2020 has been quite a year for us all so far. For me, it started off with a wildly unexpected curveball. After dealing with back pain for a while, my internist sent me for an MRI. While I did have one enlarged disc, the radiologist spotted something on my right kidney. I was assured that it was most likely a simple cyst, and that they were very common. I went for an ultrasound and that came back suspicious as well. Next I went for an MRI with contrast. Seeing as how I am 42, never smoked, and have no risk factors for kidney cancer, my internist of over a decade was not fazed, and said he would “fall off his chair” if it was anything to worry about. Well, I guess he called me from the floor that Friday recommending a surgical consult. I had pre-emptively secured an appointment with Fox Chase Cancer Center Urologic Oncology Division, and thank goodness I did. It was classified as a Bosniak III renal mass (1.5 cm), which has a 55% percent chance of malignancy.

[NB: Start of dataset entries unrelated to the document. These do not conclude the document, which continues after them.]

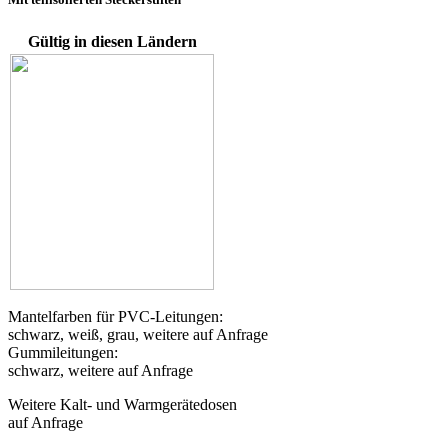
Gültig in diesen Ländern
Mantelfarben für PVC-Leitungen:
schwarz, weiß, grau, weitere auf Anfrage
Gummileitungen:
schwarz, weitere auf Anfrage
Weitere Kalt- und Warmgerätedosen
auf Anfrage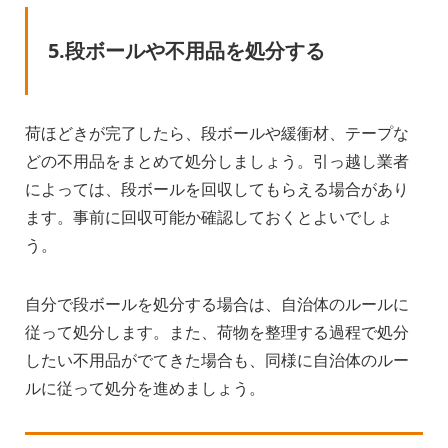
5.段ボールや不用品を処分する
荷ほどきが完了したら、段ボールや緩衝材、テープな
どの不用品をまとめて処分しましょう。引っ越し業者
によっては、段ボールを回収してもらえる場合があり
ます。事前に回収可能か確認しておくとよいでしょ
う。
自分で段ボールを処分する場合は、自治体のルールに
従って処分します。また、荷物を整理する過程で処分
したい不用品がでてきた場合も、同様に自治体のルー
ルに従って処分を進めましょう。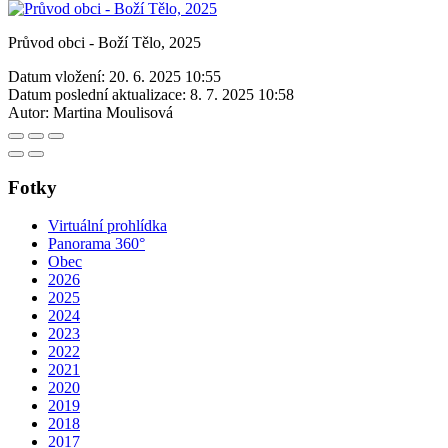
Průvod obci - Boží Tělo, 2025
Datum vložení:
20. 6. 2025 10:55
Datum poslední aktualizace:
8. 7. 2025 10:58
Autor:
Martina Moulisová
Fotky
Virtuální prohlídka
Panorama 360°
Obec
2026
2025
2024
2023
2022
2021
2020
2019
2018
2017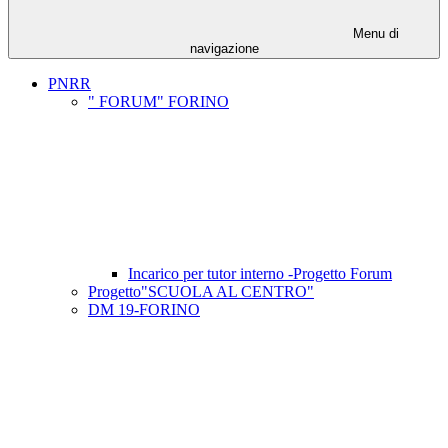
Menu di
navigazione
PNRR
" FORUM" FORINO
Incarico per tutor interno -Progetto Forum
Progetto"SCUOLA AL CENTRO"
DM 19-FORINO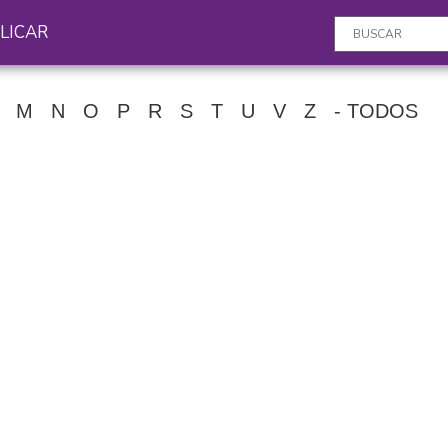
LICAR
M
N
O
P
R
S
T
U
V
Z
- TODOS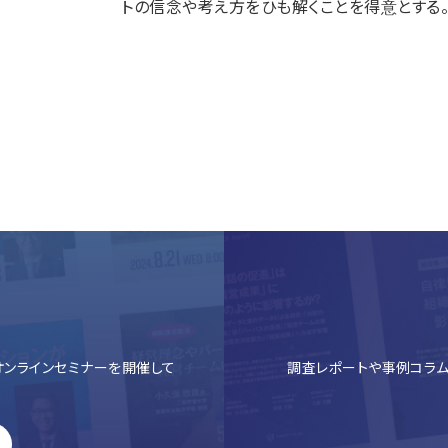
トの信念や考え方をひも解くことを得意とする
ンラインセミナーを開催して
調査レポートや事例コラム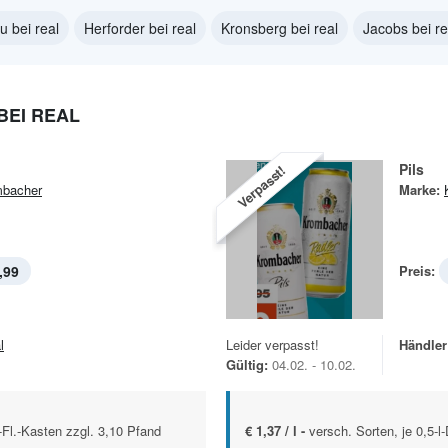
u bei real
Herforder bei real
Kronsberg bei real
Jacobs bei re
EI REAL
Pils
Verpasst!
bacher
Marke:
,99
Preis:
l
Leider verpasst!
Händler
Gültig:
04.02. - 10.02.
l-Fl.-Kasten zzgl. 3,10 Pfand
€ 1,37 / l -
versch. Sorten, je 0,5-l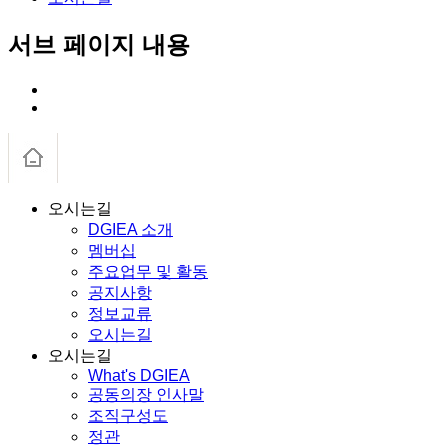
서브 페이지 내용
오시는길
DGIEA 소개
멤버십
주요업무 및 활동
공지사항
정보교류
오시는길
오시는길
What's DGIEA
공동의장 인사말
조직구성도
정관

The recommendation was removal via partial nephrectomy. I was in shock. No one expects to hear this when you are young, active, and healthy. Of all the possible health challenges for me to face, the irony of this particular diagnosis was unreal. I am a mom of boy/girl twin 9-year-olds, and a 12-year-old girl. I love to travel, and enjoy live music, running, hiking, and stay very active with my kids. I am in my 21st year with Pfizer, the past 16 of which I’ve worked in Oncology. More specifically, GU Oncology with a focus on Renal Cell Carcinoma. I started in the NYC area and now cover the Philadelphia region and beyond. I am very knowledgeable in this specific tumor type and the medical professionals who treat it. I guess that is a blessing, as I knew exactly where I wanted to go and who I wanted to see.
Thankfully, Dr. Robert Uzzo at Fox Chase was more than willing to take my case. I messaged him on a Saturday night, saw him that Monday morning, and we scheduled surgery for February after I got in one last business trip and celebrated all three kids’ birthdays in January. And then it was time. I knew I was in the very best hands. I was concerned about being unable to be care for my kids, being out of commission for several weeks, unable to exercise, and the scars that I would have from the robotic incisions. In retrospect, I feel foolish for having worried about those things as they were short-lived and superficial compared with what came next. I guess I didn’t allow myself to consider anything other than a clean bill of health, but there I was at my follow up with Dr. Uzzo a week later feeling pretty good, and he was confident he removed the entire mass which thankfully was localized.
Then came the pathology report: Renal Cell Carcinoma – Clear Cell- Stage 1. How could this be?! I just couldn’t wrap my head around the fact that my body produced this, and the fact that of all the things I could be facing, it’s something which I’m so deeply involved. It still seems surreal. I’m two months post-surgery, and back to my active lifestyle. I felt useless and frustrated in the weeks following, not being able to do things for the kids. I got a month-long head start on quarantine! Just as I was to return to work, the pandemic hit. I had mixed feelings returning to work, I missed my customers and colleagues, and getting out in my accounts, but I wasn’t sure how I would feel emotionally discussing kidney cancer every day when I just went through all that. On one hand, I can certainly empathize even more with the patient journey having just been on that side, but the clinical side of me worries about the cancer returning, and the watch-and-wait is a tough treatment plan for a proactive person like me.
I feel very fortunate to have incidentally caught this early, and I am confident I have had the very best care. I am optimistic that my scans will stay clear, and I can go on educating and learning about evolving options for other kidney cancer patients with metastatic disease. I have seen the evolution of options grow over the years and the prognosis just keeps improving. I will do all I can to bring information and resources while continually learning about this cancer, which always has and always will be near to my heart.